* Exercise description:
In the data below, find the line containing "eignen, wobei"; reproduce that line and all subsequent lines exactly, and nothing else.

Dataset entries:

■ ■ ■ ■

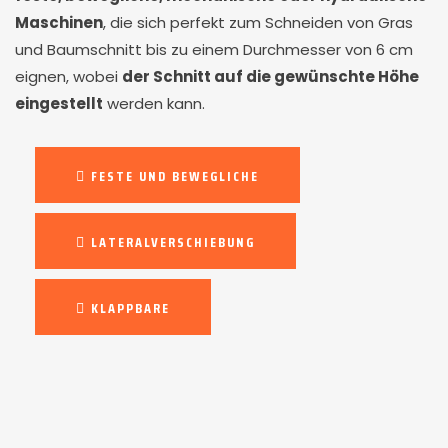
Maschinen
, die sich perfekt zum Schneiden von Gras
und Baumschnitt bis zu einem Durchmesser von 6 cm
eignen, wobei
der Schnitt auf die gewünschte Höhe
eingestellt
werden kann.
FESTE UND BEWEGLICHE
LATERALVERSCHIEBUNG
KLAPPBARE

■ ■ ■ ■

* Written response:
eignen, wobei
der Schnitt auf die gewünschte Höhe
eingestellt
werden kann.
FESTE UND BEWEGLICHE
LATERALVERSCHIEBUNG
KLAPPBARE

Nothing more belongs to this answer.